Search code examples
pythonazuredatabricksazure-databricksfb-hydra

How can I pass non-hydra based runtime command line arguments to a hydra based code?


I am using Hydra with Databricks workflows. The requirement for me is for my code to accept runtime command line parameters(NOT hydra config based parameters) from the work flow.

In my code I want to use argparse to retrieve these runtime parameters, need not be available along with the hydra decorator, but overall it is vital for me to have these runtime command line params available in my script.

My script(set_task_values.py) looks something like this:

import hydra
from omegaconf import DictConfig, OmegaConf
from hydra.core.hydra_config import HydraConfig
import argparse

@hydra.main(version_base=None, config_path="conf_tasks", config_name="config_dummy") #Hydra Decorator
def my_app(cfg : DictConfig) -> None:
    parser = argparse.ArgumentParser(add_help=False)
    parser.add_argument("--task_values", type=str, required=True)
    args, unknown = parser.parse_known_args()
    print("Task Values", "->", args.task_values)
    dbutils.jobs.taskValues.set(key   = "task_values", \
                                value = args.task_values)

    
    
if __name__ == "__main__":
    my_app()

My config (config_dummy.yaml) looks something like this, although its not relevant, since there is no issue in reading and retrieving hydra config.

operand:
  add
batch_size:
  64
learning_rate: 
  0.01
creation_did:
  47
custom:
  email: [email protected]
  exp_title: Exp_Tasks

hydra:
    run:
      dir: /dbfs/some_path/${custom.email}/${now:%Y-%m-%d}/${custom.exp_title}

This is how my Databricks workflow looks like:

Workflow details

Quick reference: Databricks workflow gives an option of "parameters", where you can input command line parameters to be passed to the task/script.

My command line parameter is this:
["--task_values","{'T1':0,'T2':1}"]

What I am trying to achieve is a set of external command line parameters as you can see in the above "parameters" section, there is a command line variable called task_values which I require in my script.

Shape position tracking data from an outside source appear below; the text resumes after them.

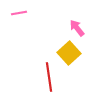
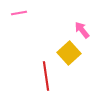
pink arrow: moved 5 px right, 2 px down
red line: moved 3 px left, 1 px up
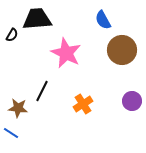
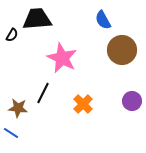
pink star: moved 4 px left, 5 px down
black line: moved 1 px right, 2 px down
orange cross: rotated 12 degrees counterclockwise
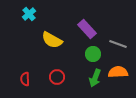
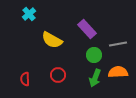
gray line: rotated 30 degrees counterclockwise
green circle: moved 1 px right, 1 px down
red circle: moved 1 px right, 2 px up
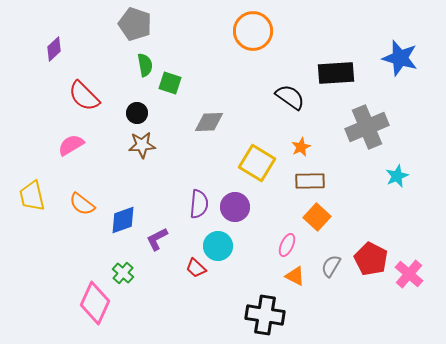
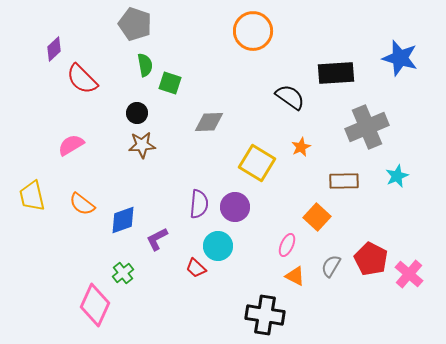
red semicircle: moved 2 px left, 17 px up
brown rectangle: moved 34 px right
green cross: rotated 10 degrees clockwise
pink diamond: moved 2 px down
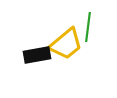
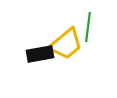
black rectangle: moved 3 px right, 1 px up
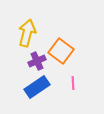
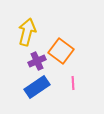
yellow arrow: moved 1 px up
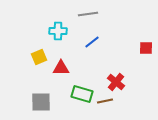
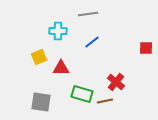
gray square: rotated 10 degrees clockwise
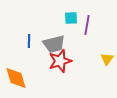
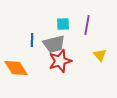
cyan square: moved 8 px left, 6 px down
blue line: moved 3 px right, 1 px up
yellow triangle: moved 7 px left, 4 px up; rotated 16 degrees counterclockwise
orange diamond: moved 10 px up; rotated 15 degrees counterclockwise
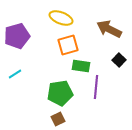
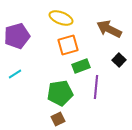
green rectangle: rotated 30 degrees counterclockwise
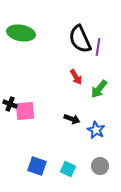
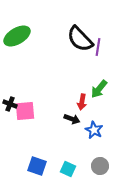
green ellipse: moved 4 px left, 3 px down; rotated 40 degrees counterclockwise
black semicircle: rotated 20 degrees counterclockwise
red arrow: moved 6 px right, 25 px down; rotated 42 degrees clockwise
blue star: moved 2 px left
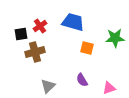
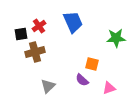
blue trapezoid: rotated 50 degrees clockwise
red cross: moved 1 px left
green star: moved 1 px right
orange square: moved 5 px right, 16 px down
purple semicircle: rotated 16 degrees counterclockwise
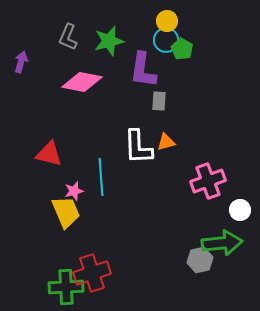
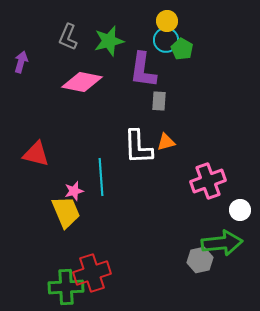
red triangle: moved 13 px left
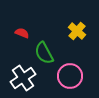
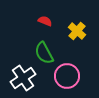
red semicircle: moved 23 px right, 12 px up
pink circle: moved 3 px left
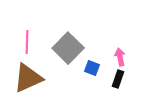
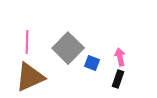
blue square: moved 5 px up
brown triangle: moved 2 px right, 1 px up
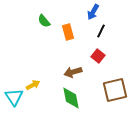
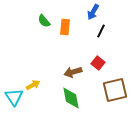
orange rectangle: moved 3 px left, 5 px up; rotated 21 degrees clockwise
red square: moved 7 px down
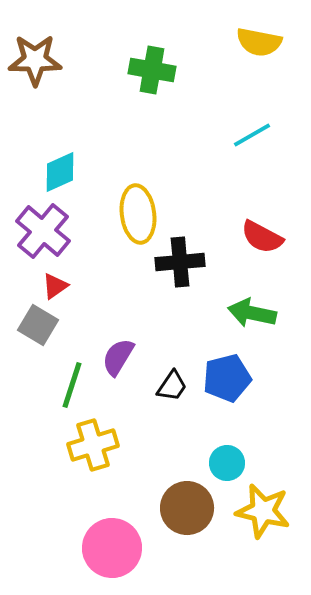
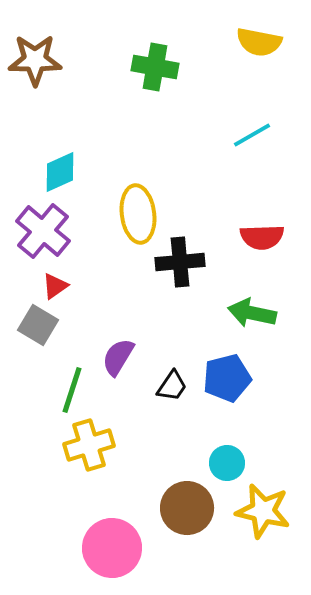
green cross: moved 3 px right, 3 px up
red semicircle: rotated 30 degrees counterclockwise
green line: moved 5 px down
yellow cross: moved 4 px left
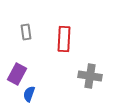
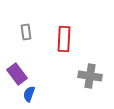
purple rectangle: rotated 65 degrees counterclockwise
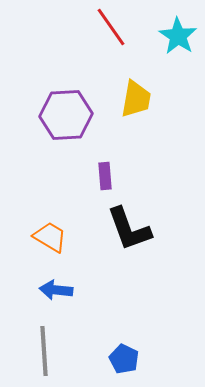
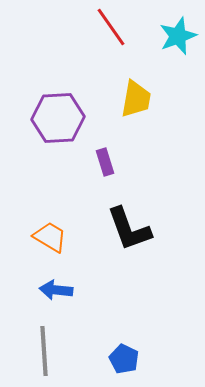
cyan star: rotated 18 degrees clockwise
purple hexagon: moved 8 px left, 3 px down
purple rectangle: moved 14 px up; rotated 12 degrees counterclockwise
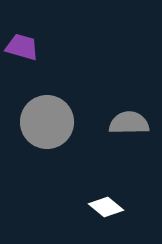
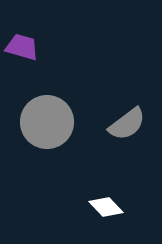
gray semicircle: moved 2 px left, 1 px down; rotated 144 degrees clockwise
white diamond: rotated 8 degrees clockwise
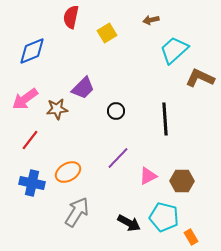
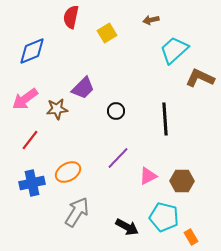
blue cross: rotated 25 degrees counterclockwise
black arrow: moved 2 px left, 4 px down
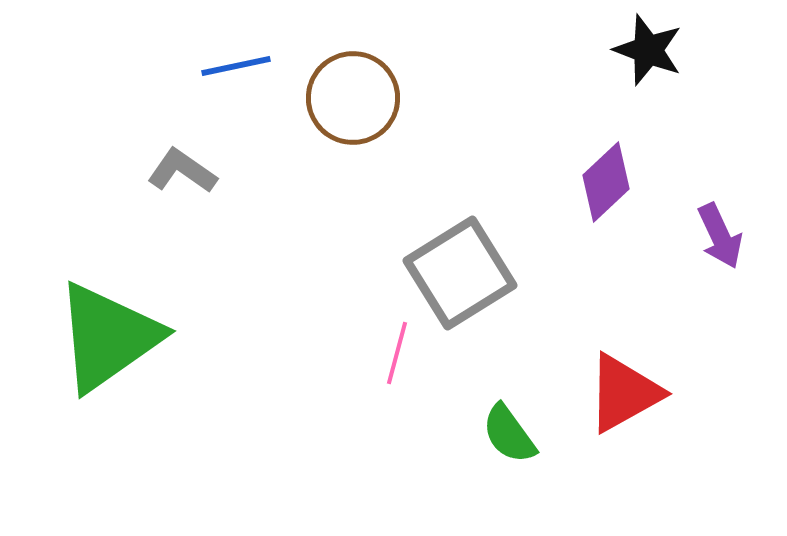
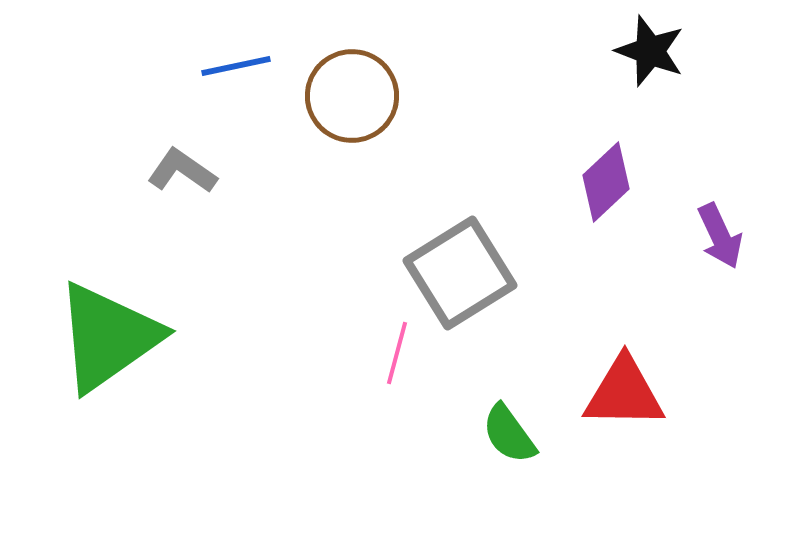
black star: moved 2 px right, 1 px down
brown circle: moved 1 px left, 2 px up
red triangle: rotated 30 degrees clockwise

But when I run this job/workflow which internally runs my script(set_task_values.py) expecting the runtime command line parameter(task_values) to be retrieved, I get the following error:

Error Details

    usage: set_task_values.py [--help] [--hydra-help] [--version]
                              [--cfg {job,hydra,all}] [--resolve]
                              [--package PACKAGE] [--run] [--multirun]
                              [--shell-completion] [--config-path CONFIG_PATH]
                              [--config-name CONFIG_NAME]
                              [--config-dir CONFIG_DIR]
                              [--experimental-rerun EXPERIMENTAL_RERUN]
                              [--info [{all,config,defaults,defaults-tree,plugins,searchpath}]]
                              [overrides [overrides ...]]
    set_task_values.py: error: unrecognized arguments: --task_values
    /databricks/python/lib/python3.8/site-packages/IPython/core/interactiveshell.py:3445: UserWarning: To exit: use 'exit', 'quit', or Ctrl-D.
      warn("To exit: use 'exit', 'quit', or Ctrl-D.", stacklevel=1)

Can someone help with how I can use runtime command line parameters with hydra?


Solution

  • What you are trying is not supported. Passing command line arguments along with hydra.

    Refer this stack solution for more information.

    But there is option in hydra to override.

    Add task_values in config_dummy.yaml file like below.

    operand:
      add
    batch_size:
      64
    learning_rate: 
      0.01
    creation_did:
      47
    custom:
      email: [email protected]
      exp_title: Exp_Tasks
    
    task_values:
      random_txt
    
    hydra:
        run:
          dir: /dbfs/some_path/${custom.email}/${now:%Y-%m-%d}/${custom.exp_title}
    

    And pass the parameter in task like below.

    ["task_values={T1: 4, T2: 2}"]

    enter image description here

    Output:

    operand: add
    batch_size: 64
    learning_rate: 0.01
    creation_did: 47
    custom:
      email: [email protected]
      exp_title: Exp_Tasks
    task_values:
      T1: 0
      T2: 1
    

    enter image description here

    Refer this documentation for more about override.